BEGIN Data in this exercise

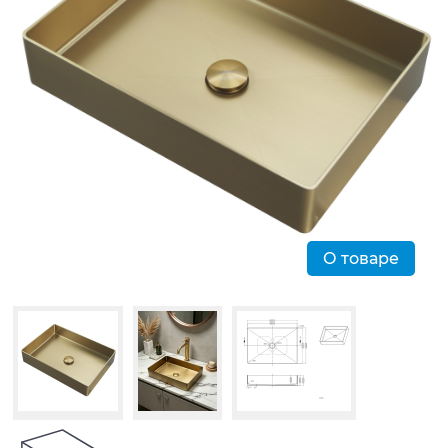
О товаре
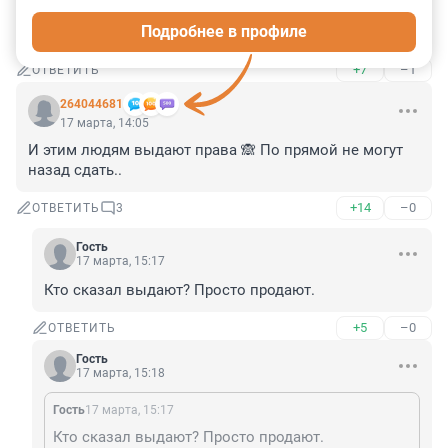
17 марта, 14:20
Подробнее в профиле
каскадер
+7
–1
ОТВЕТИТЬ
264044681
17 марта, 14:05
И этим людям выдают права 🙈 По прямой не могут 
назад сдать..
+14
–0
ОТВЕТИТЬ
3
Гость
17 марта, 15:17
Кто сказал выдают? Просто продают.
+5
–0
ОТВЕТИТЬ
Гость
17 марта, 15:18
Гость
17 марта, 15:17
Кто сказал выдают? Просто продают.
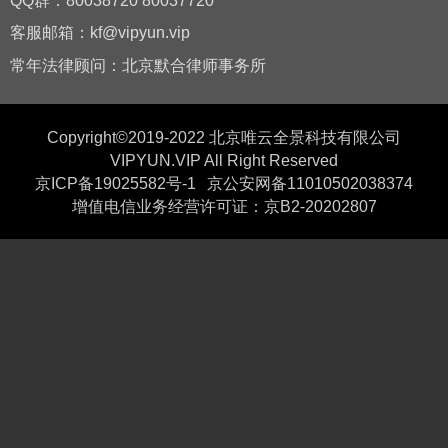
QQ群：80038720 80037720
客服邮箱：kf@vipyun.vip
常年法律顾问：北京默合律师事务所
Copyright©2019-2022 北京唯云全景科技有限公司
VIPYUN.VIP All Right Reserved
京ICP备19025582号-1
京公安网备11010502038374
增值电信业务经营许可证：京B2-20202807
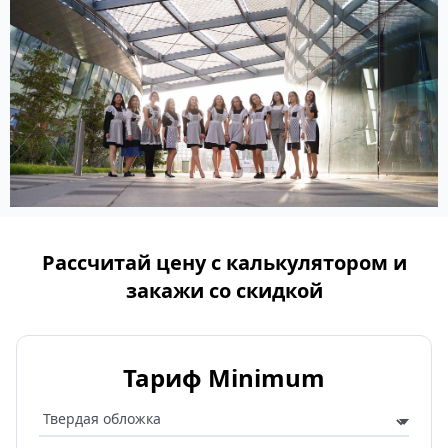
Рассчитай цену с калькулятором и
закажи со скидкой
Тариф Minimum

END Data in this exercise

Tally each line in the data that holds the word "марта"; write only the total.

5